By observing the photographs portraying brothers Phil and Steve Mahre together, one thing is clear: they’re always together. Whether it be on the podium or slalom skiing, they always find their way to express closeness, proximity, tenderness.
Twin brothers, the Mahres were born in Yakima, Washington State, on May 10th, 1957: Phil is four minutes younger, as he says in every interview. They were raised in a very large family, with other seven siblings, and they are the perfect incarnation of a certain American Dream: solid family values, determination in pursuing goals.
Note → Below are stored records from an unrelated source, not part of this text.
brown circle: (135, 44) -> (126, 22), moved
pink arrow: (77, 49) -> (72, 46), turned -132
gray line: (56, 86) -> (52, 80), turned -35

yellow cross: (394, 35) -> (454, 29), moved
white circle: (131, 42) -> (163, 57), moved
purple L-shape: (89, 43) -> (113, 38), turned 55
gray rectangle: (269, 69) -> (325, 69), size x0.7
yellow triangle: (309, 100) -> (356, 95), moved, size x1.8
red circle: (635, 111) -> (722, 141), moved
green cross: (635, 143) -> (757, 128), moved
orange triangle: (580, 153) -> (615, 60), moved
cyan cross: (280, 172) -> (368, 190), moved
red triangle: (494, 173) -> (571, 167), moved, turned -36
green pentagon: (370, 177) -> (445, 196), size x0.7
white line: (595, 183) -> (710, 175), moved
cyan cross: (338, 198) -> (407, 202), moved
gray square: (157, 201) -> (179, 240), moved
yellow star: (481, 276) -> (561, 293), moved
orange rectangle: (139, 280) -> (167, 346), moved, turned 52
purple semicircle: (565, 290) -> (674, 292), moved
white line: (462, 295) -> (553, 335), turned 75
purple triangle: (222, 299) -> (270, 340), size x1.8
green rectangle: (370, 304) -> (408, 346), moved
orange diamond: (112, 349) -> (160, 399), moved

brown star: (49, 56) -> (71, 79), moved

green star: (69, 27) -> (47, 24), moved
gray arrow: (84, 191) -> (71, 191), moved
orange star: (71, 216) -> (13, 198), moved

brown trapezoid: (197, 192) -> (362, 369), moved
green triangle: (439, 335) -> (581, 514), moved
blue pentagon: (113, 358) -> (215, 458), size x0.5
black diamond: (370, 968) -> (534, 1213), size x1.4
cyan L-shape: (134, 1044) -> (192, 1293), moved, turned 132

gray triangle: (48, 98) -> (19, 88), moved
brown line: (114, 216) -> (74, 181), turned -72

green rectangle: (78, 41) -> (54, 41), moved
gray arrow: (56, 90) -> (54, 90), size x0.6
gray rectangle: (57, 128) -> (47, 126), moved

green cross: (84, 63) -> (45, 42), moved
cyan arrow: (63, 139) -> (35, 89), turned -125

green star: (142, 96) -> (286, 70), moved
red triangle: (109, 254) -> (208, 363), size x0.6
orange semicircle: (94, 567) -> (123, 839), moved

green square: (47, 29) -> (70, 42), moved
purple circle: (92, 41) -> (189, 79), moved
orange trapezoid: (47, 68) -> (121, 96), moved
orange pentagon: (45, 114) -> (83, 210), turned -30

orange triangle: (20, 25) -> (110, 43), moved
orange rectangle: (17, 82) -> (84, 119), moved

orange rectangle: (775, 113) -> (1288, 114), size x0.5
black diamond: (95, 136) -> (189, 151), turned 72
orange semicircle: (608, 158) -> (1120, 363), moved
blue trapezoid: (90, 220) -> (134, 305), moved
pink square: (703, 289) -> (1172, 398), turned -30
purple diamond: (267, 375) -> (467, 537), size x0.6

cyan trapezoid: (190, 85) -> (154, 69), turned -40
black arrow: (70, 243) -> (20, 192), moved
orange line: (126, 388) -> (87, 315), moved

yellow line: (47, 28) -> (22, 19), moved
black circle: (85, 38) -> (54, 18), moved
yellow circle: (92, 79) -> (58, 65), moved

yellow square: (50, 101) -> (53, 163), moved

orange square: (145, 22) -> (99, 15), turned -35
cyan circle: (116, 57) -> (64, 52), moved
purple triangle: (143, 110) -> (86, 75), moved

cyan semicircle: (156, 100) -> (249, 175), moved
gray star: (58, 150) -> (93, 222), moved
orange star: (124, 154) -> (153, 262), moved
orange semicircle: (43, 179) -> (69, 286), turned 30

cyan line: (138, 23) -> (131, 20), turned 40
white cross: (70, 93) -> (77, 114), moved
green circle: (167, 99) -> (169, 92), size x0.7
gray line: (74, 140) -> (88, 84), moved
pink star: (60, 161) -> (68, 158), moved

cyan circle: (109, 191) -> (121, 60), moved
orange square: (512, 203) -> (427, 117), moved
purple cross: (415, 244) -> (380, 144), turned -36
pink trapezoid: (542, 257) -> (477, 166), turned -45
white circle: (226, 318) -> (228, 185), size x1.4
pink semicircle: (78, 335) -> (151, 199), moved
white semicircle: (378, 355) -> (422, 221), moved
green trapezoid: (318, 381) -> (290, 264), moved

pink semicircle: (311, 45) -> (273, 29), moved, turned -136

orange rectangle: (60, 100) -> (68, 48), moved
Skiers, they have known success indeed. Especially Steve: between 1976 and 1984 he gained 27 world victories, and the World Cup in 1982. Steve, for his part, has one Olympic medal, a silver, and nine World Cup victories. They find themselves together also in defeats, including the most bitter one: on January 16th, 1983, in Parpan, Steve’s victory is set aside because of a wrong exchange of bibs with his twin, an act which was considered fraudulent by the jury, even despite of the competitors’ friendly witnesses. Their delusion – along with a defamatory press campaign – causes a premature retirement for the both of them, after the 1984 Winter Olympic Games of Sarajevo: they were just 21 years old. Anyway, it is not a sad goodbye. “A lot of athletes struggle with retirement”, Phil says. “I couldn’t have cared less. I could have walked away from skiing anytime I wanted and it wouldn’t have bothered me one way or the other because it didn’t define me”. In fact, they reinvent themselves as coaches, with a training centre in Park City, Utah.
United all the time, together all the time.